Founder of the Gray Panthers, a name associated with militancy, Maggie Kuhn did not lack a sense of humor. In this spirit, she taught her followers how to growl. They were to stick out their tongues, turn toward another person, and make a deep sound from the throat. The new film shows an auditorium of people following Maggie’s instructions and growling with laughter.

A friend, Art Mazer, recalls another instance of Maggie’s humor when local Gray Panthers presented her at Boston City Hall. When introduced, Maggie had to rock back and forth a few times to get out of the low-slung chair in which she was sitting. Arrived at the podium she quipped: “That’s called the rock of ages.”

This film, entitled “Maggie Growls,” is scheduled for Boston-area showing on Monday, February 17th at 10 P.M. on the PBS channel 44. I recommend it for sheer human interest, and because the film recounts how one woman helped to change America in the period between her forced retirement in 1970 and her death in 1995 at age 90.

Maggie had radical ideas about how to improve American society. We needed to abolish compulsory retirement that put people on the shelf at 65. Our country desperately needed single-payer universal health care coverage. And we had to transform our basic ideas about older people and the experience of growing old.

A way of achieving this last goal was to help change the way older people were portrayed in the media. The “Media Watch” established by the Gray Panthers served for a time as an effective device to ensure change in television, movies, and advertising, change that has taken hold to a considerable extent.

It was not only her agenda that differed from most other people’s; so did her methods. She believed it a mistake for older people to push for change only with those of their own age. Rather, she wanted old people to join forces with the young.

Similarly, she thought old people should not advocate for changes primarily for themselves. Instead, she thought their advocacy would have much more credibility if they tried to bring about change benefiting the nation’s younger generations as well.

Despite her brilliance as a leader, Maggie was not successful in all her enterprises. Her organization, the Gray Panthers, never did turn into the alliance of old and young that she envisioned. I remember attending one national convention of the GPs, and immediately noting the absence of young people among the delegates.

And she never was able to develop effective leadership to direct the Panthers after her death. Even before 1995, her organization had lost its momentum and now has only a faint heartbeat. But it was never much of an organization; instead it was a movement with all the strengths and weaknesses of minimal structure.

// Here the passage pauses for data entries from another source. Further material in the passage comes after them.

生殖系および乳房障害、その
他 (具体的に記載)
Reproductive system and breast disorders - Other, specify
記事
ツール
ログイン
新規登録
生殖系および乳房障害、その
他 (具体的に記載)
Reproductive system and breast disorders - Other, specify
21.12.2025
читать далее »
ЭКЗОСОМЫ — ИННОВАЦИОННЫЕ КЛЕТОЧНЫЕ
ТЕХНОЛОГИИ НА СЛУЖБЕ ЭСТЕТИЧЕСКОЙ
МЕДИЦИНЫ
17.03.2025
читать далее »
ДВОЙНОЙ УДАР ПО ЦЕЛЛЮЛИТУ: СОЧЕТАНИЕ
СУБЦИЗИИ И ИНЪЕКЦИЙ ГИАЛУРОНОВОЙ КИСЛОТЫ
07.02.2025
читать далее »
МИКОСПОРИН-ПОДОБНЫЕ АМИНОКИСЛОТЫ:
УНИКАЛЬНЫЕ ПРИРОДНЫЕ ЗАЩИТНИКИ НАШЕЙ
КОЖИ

Never would it become an AARP, but Maggie would sooner have died rather than for that to happen.

And, of course, we still seem no closer to her goal of assured national health care for everyone. Even getting prescription drug coverage for Americans under Medicare has proven maddeningly elusive.

Maggie’s ideas about sexuality did not please everyone; in fact they shocked even many of the Panthers. She once recommended to an audience of older women the practice of lesbianism, and an embarrassed silence followed. She herself liked young men and once had an affair with one fifty years younger than herself.

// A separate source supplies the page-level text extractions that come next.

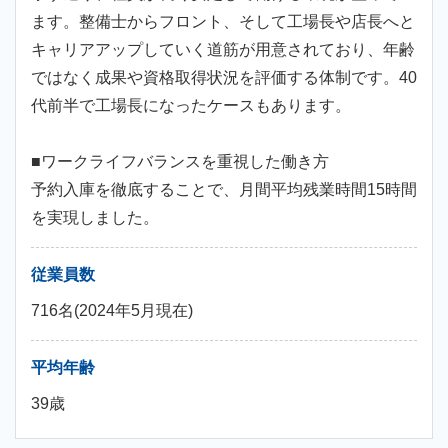
ます。整備士からフロント、そして工場長や店長へと
キャリアアップしていく道筋が用意されており、年齢
ではなく成果や資格取得状況を評価する体制です。40
代前半で工場長になったケースもあります。
■ワークライフバランスを重視した働き方
予約入庫を徹底することで、月間平均残業時間15時間
を実現しました。
従業員数
716名(2024年5月現在)
平均年齢
39歳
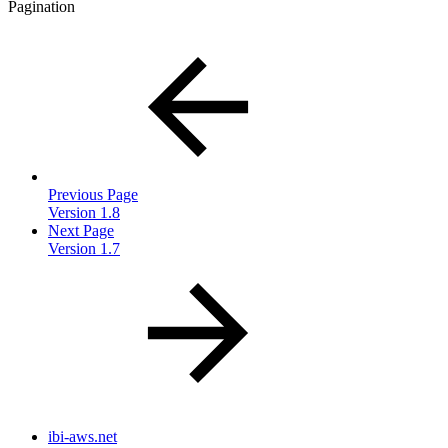
Pagination
Previous Page
Version 1.8
Next Page
Version 1.7
ibi-aws.net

When someone expressed to Maggie regret that she had no spouse or children, she replied, “I am completely happy with my life; I have no regrets.”

She suffered much pain in her latter days. I remember having dinner with her one evening and feeling some of that pain myself as I watched her eat with difficulty.

When the end came, she lay in bed in her house in Philadelphia. A friend watched her wake up, sit up in the bed and say “I am an advocate for justice and peace.” Then she went back to sleep and never woke up.